Molecular and Cell Biology Graduate Program, Dartmouth College, Hanover, New Hampshire, USA.
Thayer School of Engineering, Dartmouth College, Hanover, New Hampshire, USA.
Protein Sci. 2024 Sep;33(9):e5127. doi: 10.1002/pro.5127.
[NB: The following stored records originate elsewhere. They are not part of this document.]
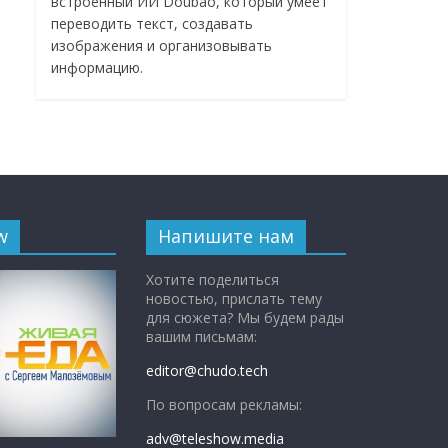
встроенный ИИ Doubao, который умеет
переводить текст, создавать
изображения и организовывать
информацию.
w
Напишите нам
Хотите поделиться
новостью, прислать тему
для сюжета? Мы будем рады
вашим письмам:
editor@chudo.tech
По вопросам рекламы:
adv@teleshow.media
The ability to accurately predict antibody-antigen complex structures from their sequences could greatly advance our understanding of the immune system and would aid in the development of novel antibody therapeutics. There have been considerable recent advancements in predicting protein-protein interactions (PPIs) fueled by progress in machine learning (ML). To understand the current state of the field, we compare six representative methods for predicting antibody-antigen complexes from sequence, including two deep learning approaches trained to predict PPIs in general (AlphaFold-Multimer and RoseTTAFold), two composite methods that initially predict antibody and antigen structures separately and dock them (using antibody-mode ClusPro), local refinement in Rosetta (SnugDock) of globally docked poses from ClusPro, and a pipeline combining homology modeling with rigid-body docking informed by ML-based epitope and paratope prediction (AbAdapt). We find that AlphaFold-Multimer outperformed other methods, although the absolute performance leaves considerable room for improvement. AlphaFold-Multimer models of lower quality display significant structural biases at the level of tertiary motifs (TERMs) toward having fewer structural matches in non-antibody-containing structures from the Protein Data Bank (PDB). Specifically, better models exhibit more common PDB-like TERMs at the antibody-antigen interface than worse ones. Importantly, the clear relationship between performance and the commonness of interfacial TERMs suggests that the scarcity of interfacial geometry data in the structural database may currently limit the application of ML to the prediction of antibody-antigen interactions.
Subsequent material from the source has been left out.